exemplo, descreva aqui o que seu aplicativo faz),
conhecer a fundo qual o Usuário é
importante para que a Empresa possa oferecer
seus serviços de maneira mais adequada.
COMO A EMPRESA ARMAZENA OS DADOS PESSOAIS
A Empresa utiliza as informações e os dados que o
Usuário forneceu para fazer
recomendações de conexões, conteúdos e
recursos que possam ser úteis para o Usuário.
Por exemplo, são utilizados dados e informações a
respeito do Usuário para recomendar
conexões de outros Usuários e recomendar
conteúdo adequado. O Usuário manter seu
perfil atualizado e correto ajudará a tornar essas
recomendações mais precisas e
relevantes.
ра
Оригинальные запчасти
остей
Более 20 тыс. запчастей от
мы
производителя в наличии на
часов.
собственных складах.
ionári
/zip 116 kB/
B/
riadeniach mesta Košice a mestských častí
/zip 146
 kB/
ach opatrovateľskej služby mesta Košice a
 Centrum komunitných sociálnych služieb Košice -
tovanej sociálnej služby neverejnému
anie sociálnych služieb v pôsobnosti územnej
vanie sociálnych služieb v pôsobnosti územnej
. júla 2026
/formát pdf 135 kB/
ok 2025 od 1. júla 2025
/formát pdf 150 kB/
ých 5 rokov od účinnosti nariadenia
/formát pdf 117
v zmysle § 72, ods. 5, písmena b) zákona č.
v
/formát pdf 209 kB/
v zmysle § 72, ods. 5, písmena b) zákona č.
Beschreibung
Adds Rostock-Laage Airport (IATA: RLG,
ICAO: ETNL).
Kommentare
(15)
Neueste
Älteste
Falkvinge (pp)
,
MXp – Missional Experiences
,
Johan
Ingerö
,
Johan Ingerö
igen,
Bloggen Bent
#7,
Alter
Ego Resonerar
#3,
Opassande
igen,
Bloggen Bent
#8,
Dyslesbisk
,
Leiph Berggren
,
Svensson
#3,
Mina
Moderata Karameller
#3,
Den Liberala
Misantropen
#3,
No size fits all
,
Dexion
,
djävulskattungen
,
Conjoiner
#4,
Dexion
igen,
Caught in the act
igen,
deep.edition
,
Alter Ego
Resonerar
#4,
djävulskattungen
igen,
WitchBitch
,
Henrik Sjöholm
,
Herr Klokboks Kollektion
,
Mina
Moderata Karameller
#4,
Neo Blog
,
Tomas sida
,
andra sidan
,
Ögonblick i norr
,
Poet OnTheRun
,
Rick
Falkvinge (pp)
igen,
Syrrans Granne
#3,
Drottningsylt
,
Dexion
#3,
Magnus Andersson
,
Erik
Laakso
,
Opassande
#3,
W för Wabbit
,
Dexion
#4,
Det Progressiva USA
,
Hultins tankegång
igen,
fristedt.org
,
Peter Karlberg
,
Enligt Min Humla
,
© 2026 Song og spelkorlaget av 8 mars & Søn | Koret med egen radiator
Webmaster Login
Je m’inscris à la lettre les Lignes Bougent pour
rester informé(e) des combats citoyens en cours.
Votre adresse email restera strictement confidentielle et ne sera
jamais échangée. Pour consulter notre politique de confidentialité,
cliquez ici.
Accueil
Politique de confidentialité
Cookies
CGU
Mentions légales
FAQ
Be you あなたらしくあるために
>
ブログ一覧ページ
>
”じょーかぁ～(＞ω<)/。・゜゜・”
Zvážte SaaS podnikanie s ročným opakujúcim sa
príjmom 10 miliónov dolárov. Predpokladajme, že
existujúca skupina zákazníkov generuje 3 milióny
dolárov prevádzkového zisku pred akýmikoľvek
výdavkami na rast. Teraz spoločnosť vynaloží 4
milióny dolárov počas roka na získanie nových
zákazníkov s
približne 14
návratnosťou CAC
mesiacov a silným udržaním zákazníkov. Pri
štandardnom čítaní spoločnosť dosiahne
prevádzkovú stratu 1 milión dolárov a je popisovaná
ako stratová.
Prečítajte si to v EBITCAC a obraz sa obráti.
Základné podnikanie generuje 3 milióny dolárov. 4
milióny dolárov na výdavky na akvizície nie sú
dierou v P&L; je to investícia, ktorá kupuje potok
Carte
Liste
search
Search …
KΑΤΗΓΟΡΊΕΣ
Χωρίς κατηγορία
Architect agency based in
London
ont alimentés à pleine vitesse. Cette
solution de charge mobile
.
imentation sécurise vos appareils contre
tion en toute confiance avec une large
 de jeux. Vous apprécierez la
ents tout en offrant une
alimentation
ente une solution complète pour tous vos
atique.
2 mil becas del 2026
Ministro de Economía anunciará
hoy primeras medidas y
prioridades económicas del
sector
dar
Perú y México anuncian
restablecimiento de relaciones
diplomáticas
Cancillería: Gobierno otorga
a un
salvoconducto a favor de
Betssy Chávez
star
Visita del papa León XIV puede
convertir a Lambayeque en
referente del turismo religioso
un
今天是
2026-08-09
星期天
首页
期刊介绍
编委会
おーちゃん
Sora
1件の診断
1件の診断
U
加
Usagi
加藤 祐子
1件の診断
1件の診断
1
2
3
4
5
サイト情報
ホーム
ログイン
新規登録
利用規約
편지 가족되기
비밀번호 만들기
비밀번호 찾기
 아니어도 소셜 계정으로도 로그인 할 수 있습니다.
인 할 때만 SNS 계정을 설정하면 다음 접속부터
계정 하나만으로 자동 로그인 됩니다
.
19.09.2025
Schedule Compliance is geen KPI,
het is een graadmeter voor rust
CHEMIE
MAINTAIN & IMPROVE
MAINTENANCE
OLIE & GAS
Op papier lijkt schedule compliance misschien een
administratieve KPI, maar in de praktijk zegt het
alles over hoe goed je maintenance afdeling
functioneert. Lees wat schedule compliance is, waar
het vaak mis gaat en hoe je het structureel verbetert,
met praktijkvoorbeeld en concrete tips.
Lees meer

WHAT THE TASK ASKS: Transcribe each entry verbatim, leaving none out.

WRITTEN ANSWER:
exemplo, descreva aqui o que seu aplicativo faz),
conhecer a fundo qual o Usuário é
importante para que a Empresa possa oferecer
seus serviços de maneira mais adequada.
COMO A EMPRESA ARMAZENA OS DADOS PESSOAIS
A Empresa utiliza as informações e os dados que o
Usuário forneceu para fazer
recomendações de conexões, conteúdos e
recursos que possam ser úteis para o Usuário.
Por exemplo, são utilizados dados e informações a
respeito do Usuário para recomendar
conexões de outros Usuários e recomendar
conteúdo adequado. O Usuário manter seu
perfil atualizado e correto ajudará a tornar essas
recomendações mais precisas e
relevantes.
ра
Оригинальные запчасти
остей
Более 20 тыс. запчастей от
мы
производителя в наличии на
часов.
собственных складах.
ionári
/zip 116 kB/
B/
riadeniach mesta Košice a mestských častí
/zip 146
 kB/
ach opatrovateľskej služby mesta Košice a
 Centrum komunitných sociálnych služieb Košice -
tovanej sociálnej služby neverejnému
anie sociálnych služieb v pôsobnosti územnej
vanie sociálnych služieb v pôsobnosti územnej
. júla 2026
/formát pdf 135 kB/
ok 2025 od 1. júla 2025
/formát pdf 150 kB/
ých 5 rokov od účinnosti nariadenia
/formát pdf 117
v zmysle § 72, ods. 5, písmena b) zákona č.
v
/formát pdf 209 kB/
v zmysle § 72, ods. 5, písmena b) zákona č.
Beschreibung
Adds Rostock-Laage Airport (IATA: RLG,
ICAO: ETNL).
Kommentare
(15)
Neueste
Älteste
Falkvinge (pp)
,
MXp – Missional Experiences
,
Johan
Ingerö
,
Johan Ingerö
igen,
Bloggen Bent
#7,
Alter
Ego Resonerar
#3,
Opassande
igen,
Bloggen Bent
#8,
Dyslesbisk
,
Leiph Berggren
,
Svensson
#3,
Mina
Moderata Karameller
#3,
Den Liberala
Misantropen
#3,
No size fits all
,
Dexion
,
djävulskattungen
,
Conjoiner
#4,
Dexion
igen,
Caught in the act
igen,
deep.edition
,
Alter Ego
Resonerar
#4,
djävulskattungen
igen,
WitchBitch
,
Henrik Sjöholm
,
Herr Klokboks Kollektion
,
Mina
Moderata Karameller
#4,
Neo Blog
,
Tomas sida
,
andra sidan
,
Ögonblick i norr
,
Poet OnTheRun
,
Rick
Falkvinge (pp)
igen,
Syrrans Granne
#3,
Drottningsylt
,
Dexion
#3,
Magnus Andersson
,
Erik
Laakso
,
Opassande
#3,
W för Wabbit
,
Dexion
#4,
Det Progressiva USA
,
Hultins tankegång
igen,
fristedt.org
,
Peter Karlberg
,
Enligt Min Humla
,
© 2026 Song og spelkorlaget av 8 mars & Søn | Koret med egen radiator
Webmaster Login
Je m’inscris à la lettre les Lignes Bougent pour
rester informé(e) des combats citoyens en cours.
Votre adresse email restera strictement confidentielle et ne sera
jamais échangée. Pour consulter notre politique de confidentialité,
cliquez ici.
Accueil
Politique de confidentialité
Cookies
CGU
Mentions légales
FAQ
Be you あなたらしくあるために
>
ブログ一覧ページ
>
”じょーかぁ～(＞ω<)/。・゜゜・”
Zvážte SaaS podnikanie s ročným opakujúcim sa
príjmom 10 miliónov dolárov. Predpokladajme, že
existujúca skupina zákazníkov generuje 3 milióny
dolárov prevádzkového zisku pred akýmikoľvek
výdavkami na rast. Teraz spoločnosť vynaloží 4
milióny dolárov počas roka na získanie nových
zákazníkov s
približne 14
návratnosťou CAC
mesiacov a silným udržaním zákazníkov. Pri
štandardnom čítaní spoločnosť dosiahne
prevádzkovú stratu 1 milión dolárov a je popisovaná
ako stratová.
Prečítajte si to v EBITCAC a obraz sa obráti.
Základné podnikanie generuje 3 milióny dolárov. 4
milióny dolárov na výdavky na akvizície nie sú
dierou v P&L; je to investícia, ktorá kupuje potok
Carte
Liste
search
Search …
KΑΤΗΓΟΡΊΕΣ
Χωρίς κατηγορία
Architect agency based in
London
ont alimentés à pleine vitesse. Cette
solution de charge mobile
.
imentation sécurise vos appareils contre
tion en toute confiance avec une large
 de jeux. Vous apprécierez la
ents tout en offrant une
alimentation
ente une solution complète pour tous vos
atique.
2 mil becas del 2026
Ministro de Economía anunciará
hoy primeras medidas y
prioridades económicas del
sector
dar
Perú y México anuncian
restablecimiento de relaciones
diplomáticas
Cancillería: Gobierno otorga
a un
salvoconducto a favor de
Betssy Chávez
star
Visita del papa León XIV puede
convertir a Lambayeque en
referente del turismo religioso
un
今天是
2026-08-09
星期天
首页
期刊介绍
编委会
おーちゃん
Sora
1件の診断
1件の診断
U
加
Usagi
加藤 祐子
1件の診断
1件の診断
1
2
3
4
5
サイト情報
ホーム
ログイン
新規登録
利用規約
편지 가족되기
비밀번호 만들기
비밀번호 찾기
 아니어도 소셜 계정으로도 로그인 할 수 있습니다.
인 할 때만 SNS 계정을 설정하면 다음 접속부터
계정 하나만으로 자동 로그인 됩니다
.
19.09.2025
Schedule Compliance is geen KPI,
het is een graadmeter voor rust
CHEMIE
MAINTAIN & IMPROVE
MAINTENANCE
OLIE & GAS
Op papier lijkt schedule compliance misschien een
administratieve KPI, maar in de praktijk zegt het
alles over hoe goed je maintenance afdeling
functioneert. Lees wat schedule compliance is, waar
het vaak mis gaat en hoe je het structureel verbetert,
met praktijkvoorbeeld en concrete tips.
Lees meer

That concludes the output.